● **WORK INSTRUCTION**: Reproduce from the records below, with no pictures, exactly the lines between the one containing "No, don't ask again" and the one containing "Охоронні системи та контроль доступу", inclusive.

== PROVIDED RECORDS ==

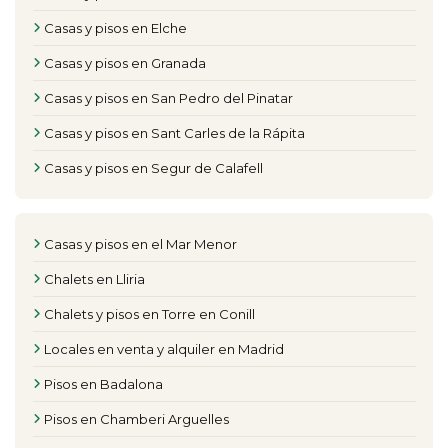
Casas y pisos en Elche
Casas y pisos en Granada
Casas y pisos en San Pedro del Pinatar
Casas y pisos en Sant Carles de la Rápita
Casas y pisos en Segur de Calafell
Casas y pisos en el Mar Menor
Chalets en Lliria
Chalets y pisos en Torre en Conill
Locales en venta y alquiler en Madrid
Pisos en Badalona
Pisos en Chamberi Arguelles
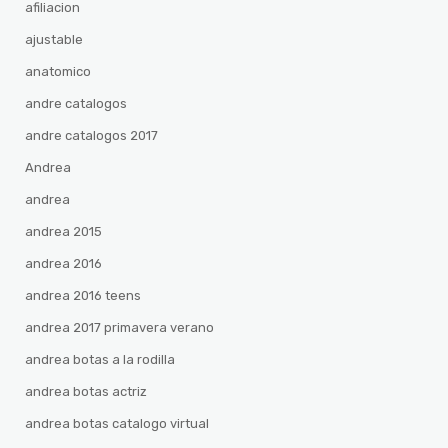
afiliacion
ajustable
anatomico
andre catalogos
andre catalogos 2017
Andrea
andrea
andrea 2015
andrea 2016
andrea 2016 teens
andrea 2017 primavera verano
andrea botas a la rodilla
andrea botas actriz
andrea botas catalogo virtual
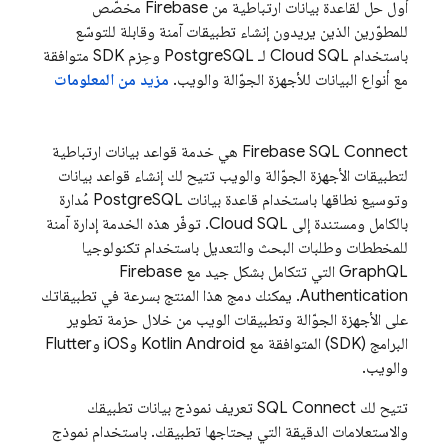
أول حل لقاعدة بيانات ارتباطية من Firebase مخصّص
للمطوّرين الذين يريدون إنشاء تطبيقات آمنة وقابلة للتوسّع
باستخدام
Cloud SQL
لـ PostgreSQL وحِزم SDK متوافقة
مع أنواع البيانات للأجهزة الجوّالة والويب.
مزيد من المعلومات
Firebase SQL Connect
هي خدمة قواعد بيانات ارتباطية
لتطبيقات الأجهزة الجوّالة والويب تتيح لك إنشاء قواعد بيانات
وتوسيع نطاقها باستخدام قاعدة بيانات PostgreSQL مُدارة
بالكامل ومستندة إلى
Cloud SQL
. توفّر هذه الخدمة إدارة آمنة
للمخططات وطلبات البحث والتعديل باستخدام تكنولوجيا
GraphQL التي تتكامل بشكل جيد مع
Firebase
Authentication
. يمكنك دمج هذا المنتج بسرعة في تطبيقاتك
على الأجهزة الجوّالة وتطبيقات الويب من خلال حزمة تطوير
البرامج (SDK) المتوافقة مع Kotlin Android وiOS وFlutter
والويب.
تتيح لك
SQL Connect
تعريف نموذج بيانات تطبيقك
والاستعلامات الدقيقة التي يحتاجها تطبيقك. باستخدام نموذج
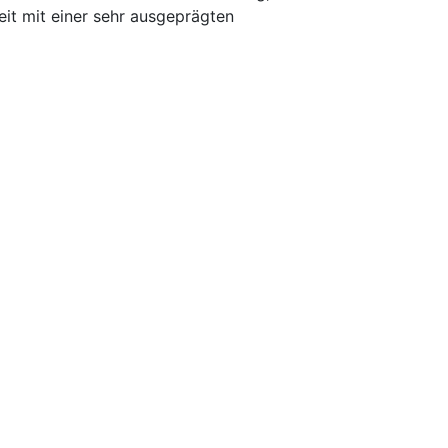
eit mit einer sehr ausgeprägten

===
== PROVIDED RECORDS ==

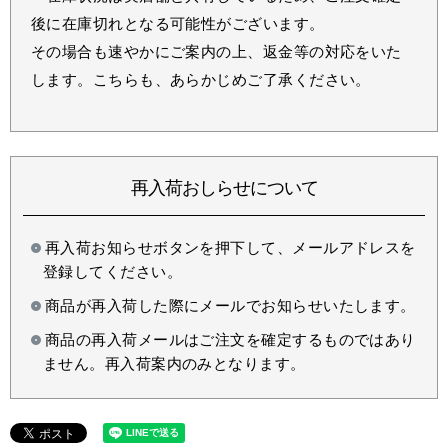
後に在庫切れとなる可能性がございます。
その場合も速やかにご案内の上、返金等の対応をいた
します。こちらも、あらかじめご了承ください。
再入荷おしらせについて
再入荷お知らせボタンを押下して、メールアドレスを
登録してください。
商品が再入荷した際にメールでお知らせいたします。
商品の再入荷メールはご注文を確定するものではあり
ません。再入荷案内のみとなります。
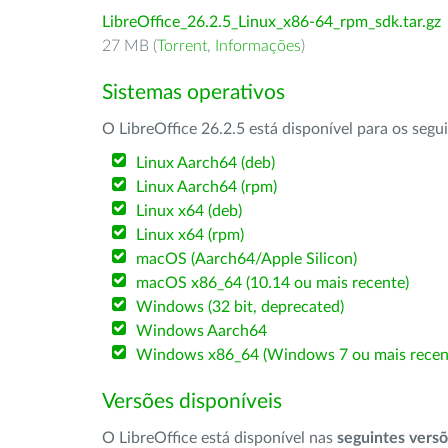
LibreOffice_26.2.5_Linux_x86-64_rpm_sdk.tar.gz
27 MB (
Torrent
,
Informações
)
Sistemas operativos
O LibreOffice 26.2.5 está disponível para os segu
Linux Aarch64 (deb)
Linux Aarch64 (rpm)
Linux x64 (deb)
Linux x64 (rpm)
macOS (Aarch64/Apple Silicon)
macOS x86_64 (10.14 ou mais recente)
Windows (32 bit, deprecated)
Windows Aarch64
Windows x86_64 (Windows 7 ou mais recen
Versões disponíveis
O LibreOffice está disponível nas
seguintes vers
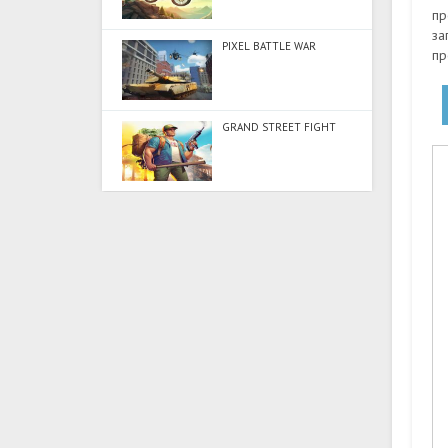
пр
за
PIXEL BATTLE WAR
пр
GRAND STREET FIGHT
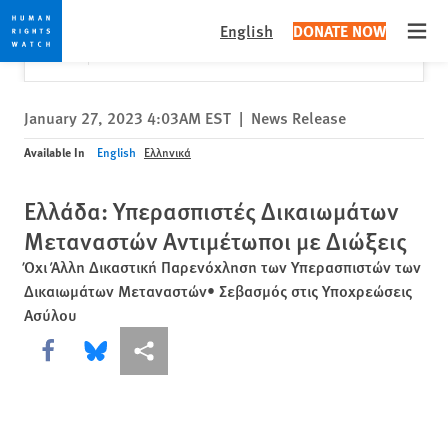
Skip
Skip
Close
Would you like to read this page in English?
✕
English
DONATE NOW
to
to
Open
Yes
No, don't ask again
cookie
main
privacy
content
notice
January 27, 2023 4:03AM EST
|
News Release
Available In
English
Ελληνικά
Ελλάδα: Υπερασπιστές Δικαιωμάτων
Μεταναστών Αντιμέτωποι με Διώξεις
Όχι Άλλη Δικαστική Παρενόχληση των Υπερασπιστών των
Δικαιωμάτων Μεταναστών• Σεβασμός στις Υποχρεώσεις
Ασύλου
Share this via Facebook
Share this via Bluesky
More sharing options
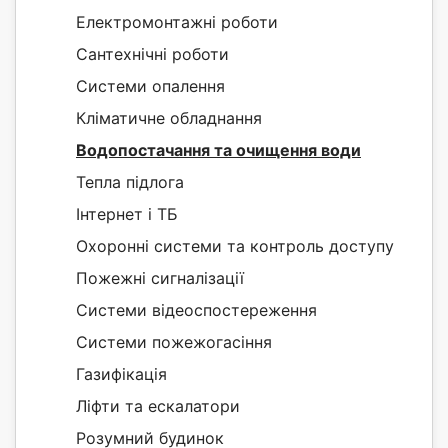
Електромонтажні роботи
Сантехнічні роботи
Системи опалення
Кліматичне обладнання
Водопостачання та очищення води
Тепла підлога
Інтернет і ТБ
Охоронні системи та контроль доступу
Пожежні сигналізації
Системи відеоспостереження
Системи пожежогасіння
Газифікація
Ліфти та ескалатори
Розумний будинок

===
== PROVIDED RECORDS ==

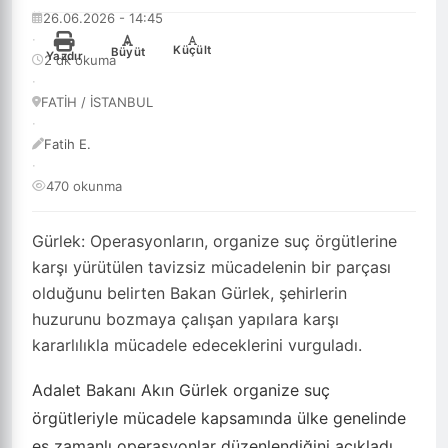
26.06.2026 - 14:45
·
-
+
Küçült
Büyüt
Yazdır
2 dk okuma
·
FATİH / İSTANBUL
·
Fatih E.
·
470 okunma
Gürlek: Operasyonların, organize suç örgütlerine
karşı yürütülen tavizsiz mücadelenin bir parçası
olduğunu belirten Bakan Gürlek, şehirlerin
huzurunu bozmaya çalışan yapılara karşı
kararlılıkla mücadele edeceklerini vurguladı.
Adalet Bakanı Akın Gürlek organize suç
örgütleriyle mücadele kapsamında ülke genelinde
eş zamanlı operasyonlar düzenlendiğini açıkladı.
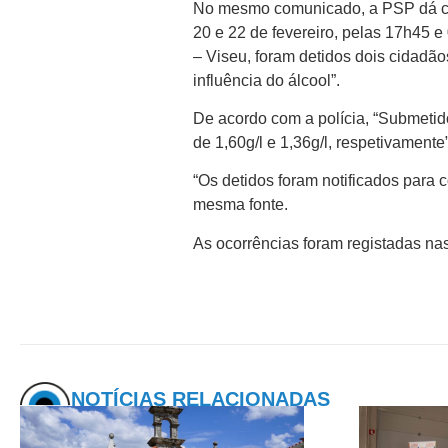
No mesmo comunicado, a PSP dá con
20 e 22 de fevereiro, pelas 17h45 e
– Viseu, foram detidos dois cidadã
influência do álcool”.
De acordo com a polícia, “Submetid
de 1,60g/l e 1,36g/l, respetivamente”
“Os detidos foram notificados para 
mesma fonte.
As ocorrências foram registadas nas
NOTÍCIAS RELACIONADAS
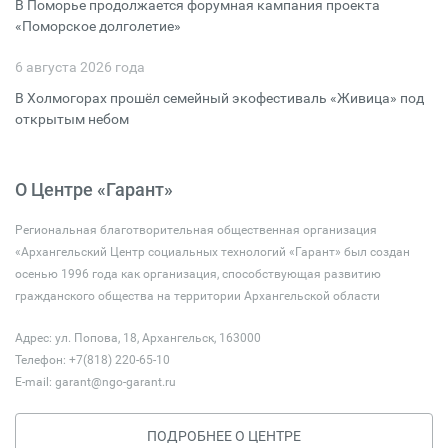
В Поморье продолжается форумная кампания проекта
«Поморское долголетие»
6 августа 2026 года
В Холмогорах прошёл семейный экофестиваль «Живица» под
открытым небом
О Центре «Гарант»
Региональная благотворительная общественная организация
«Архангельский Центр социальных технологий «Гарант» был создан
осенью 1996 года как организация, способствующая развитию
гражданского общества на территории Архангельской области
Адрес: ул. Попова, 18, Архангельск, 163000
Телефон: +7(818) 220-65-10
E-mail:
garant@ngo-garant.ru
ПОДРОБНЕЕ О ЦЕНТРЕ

===

● **RESPONSE BOX**:
No, don't ask again
cookie
main
privacy
content
notice
January 27, 2023 4:03AM EST
|
News Release
Available In
English
Ελληνικά
Ελλάδα: Υπερασπιστές Δικαιωμάτων
Μεταναστών Αντιμέτωποι με Διώξεις
Όχι Άλλη Δικαστική Παρενόχληση των Υπερασπιστών των
Δικαιωμάτων Μεταναστών• Σεβασμός στις Υποχρεώσεις
Ασύλου
Share this via Facebook
Share this via Bluesky
More sharing options
Електромонтажні роботи
Сантехнічні роботи
Системи опалення
Кліматичне обладнання
Водопостачання та очищення води
Тепла підлога
Інтернет і ТБ
Охоронні системи та контроль доступу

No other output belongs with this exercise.